Very much so. The heart of a team or organization is its relationship with its fan base. That starts with customer service. JetBlue has made that the foundation of the airline and have been quite successful. Their goal is to make air travel as simple, easy and comfortable as possible. I think those three traits, if implemented properly, work very well in the team services business.
Legends Hospitality is all about customer service.

Which teams in your opinion are the best in class for fan engagement and hospitality around the world now?

I have been very impressed thus far with what we call “The Legends Way”. It is a level of service at events that I have not seen in all of my years in the industry.
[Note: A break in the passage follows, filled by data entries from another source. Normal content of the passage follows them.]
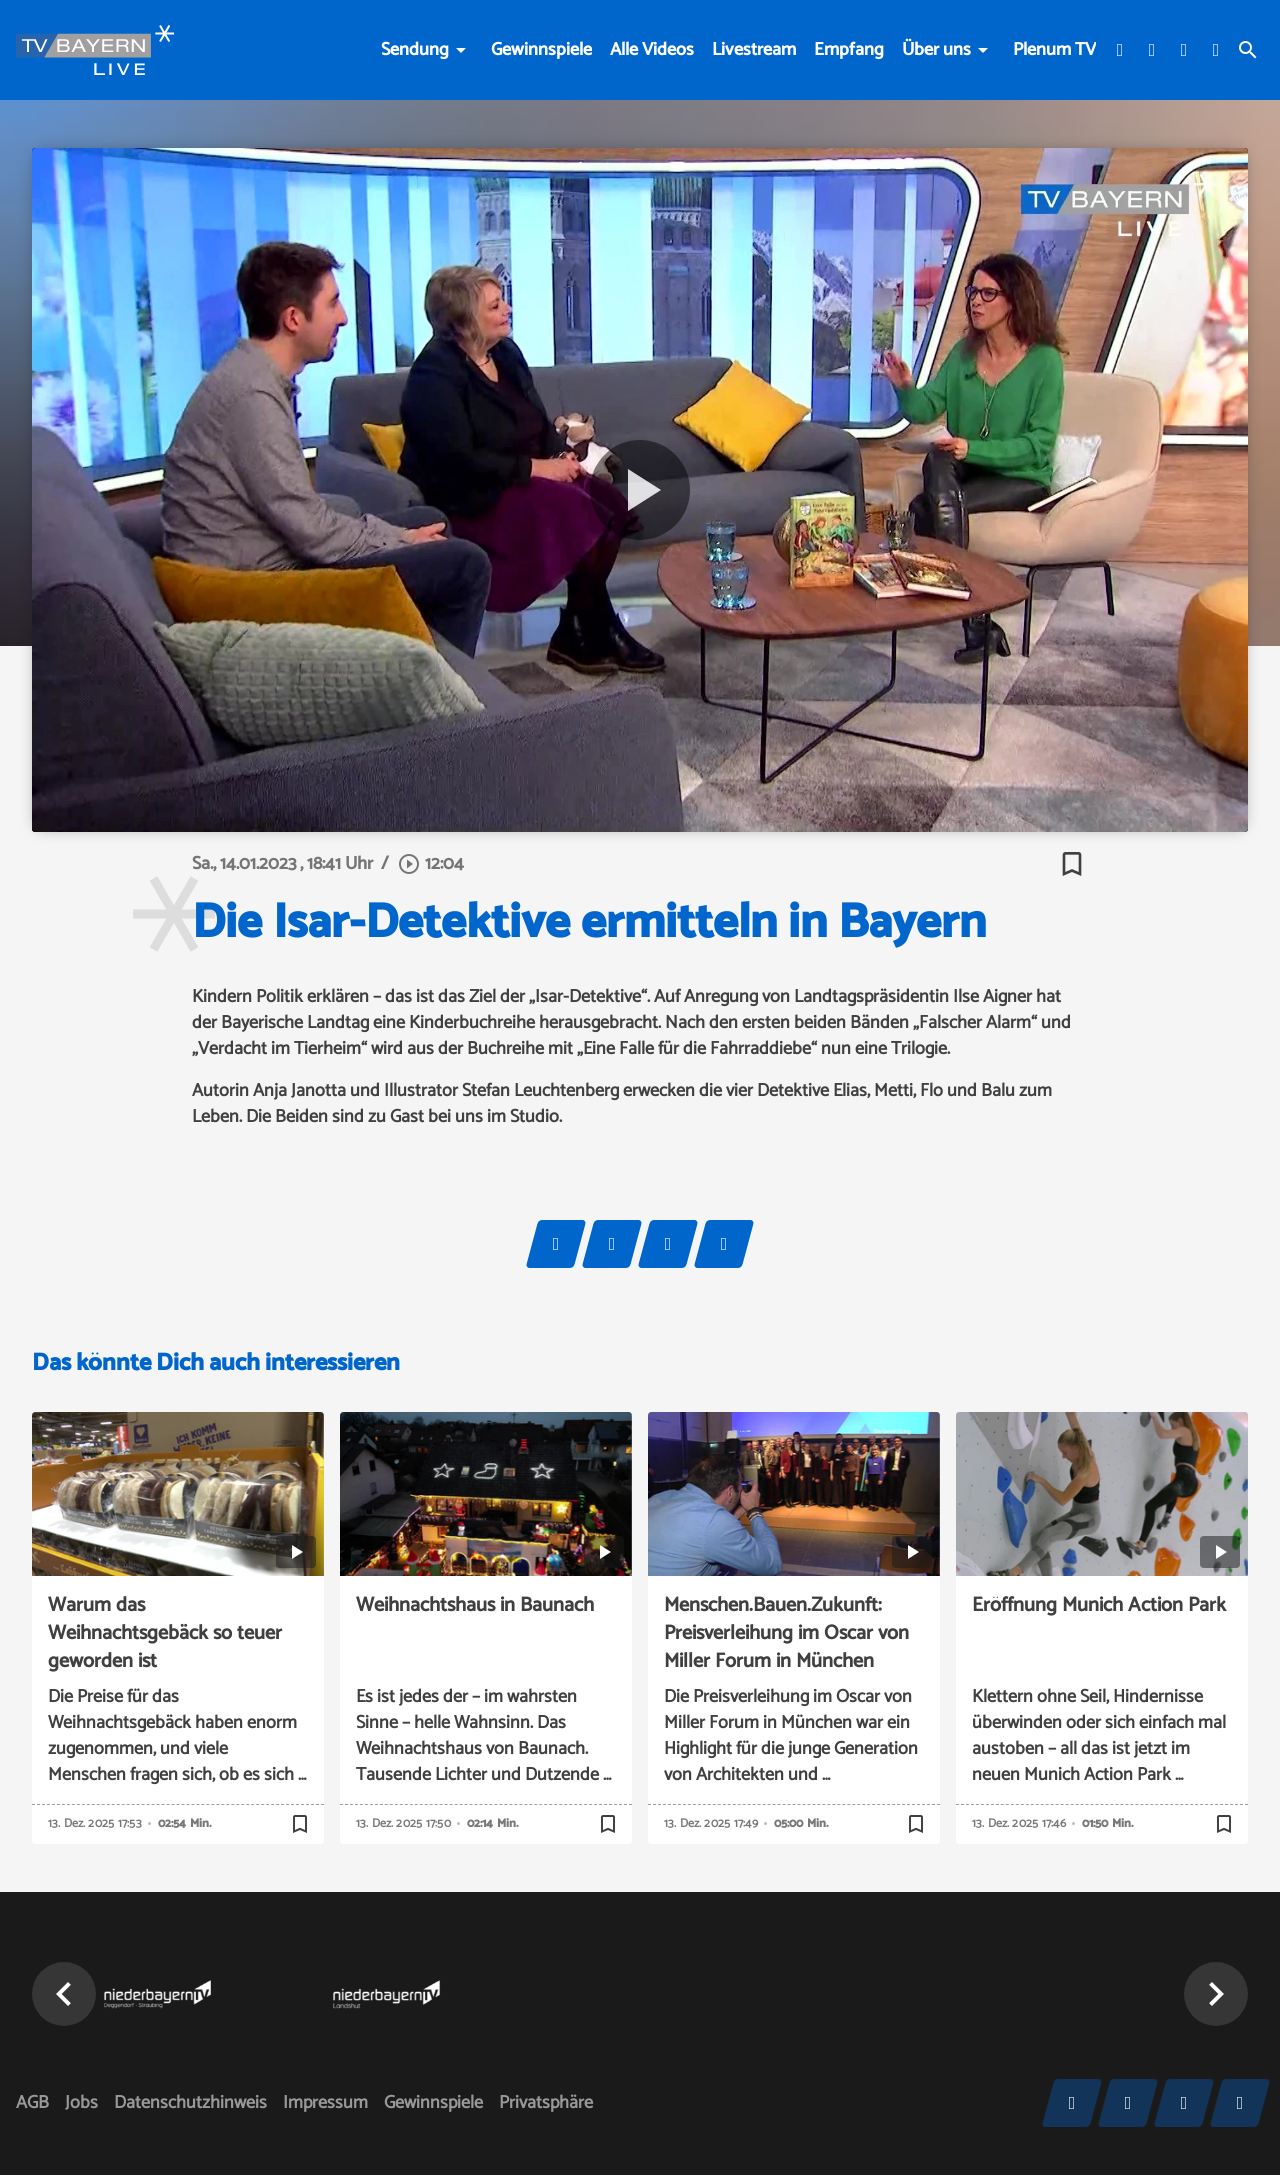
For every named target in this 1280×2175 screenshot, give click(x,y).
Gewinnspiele (541, 50)
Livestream (754, 50)
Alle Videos (652, 50)
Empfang (849, 50)
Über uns (936, 50)
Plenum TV (1054, 50)
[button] (64, 1994)
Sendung (415, 50)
As far as the rest of the industry, I have always thought the old time Phoenix Suns of Jerry Colangelo, or the brand new Seattle Sounders of MLS both set very high standards for fan engagement.

What are the long term goals for Legends as a business? Is it a cache of elite partnerships with venues or is it mass arena deals, and can quality be kept with quantity?

We believe our hospitality, sales and marketing and project feasibility businesses have enabled the company to set a very strong foundation on which to build on. Each can stand on their own and we have aspirations (and expectations) for them to grow. We have been pitching more new business in the last three months than ever since the company evolved three and a half years ago. While we expect to stay within the sports, media and entertainment fields, there are no boundaries for the business to grow within each. And I expect that growth to be both organically and through acquisition. In the end, we won’t do anything if it means we have to depart from providing the best service or not being able to continue to be the gold standard the company was founded on.

Recently you have helped turn around the fortunes of the Blues, guided the ownership group of the Detroit Pistons and brought Real Salt Lake to the top of MLS. Is team ownership going to be back in the future for you?

Other than my ownership stake in Real Salt Lake, I don’t think there will be much more on that front. Legends has presented me with another great opportunity to be associated with premium brands in the Cowboys, Yankees and Goldman Sachs. Something I have been able to do throughout my career. I am looking forward to the endless possibilities that are in front of us. I think in a short period of time we will have grown the company into something very formidable. That really excites me.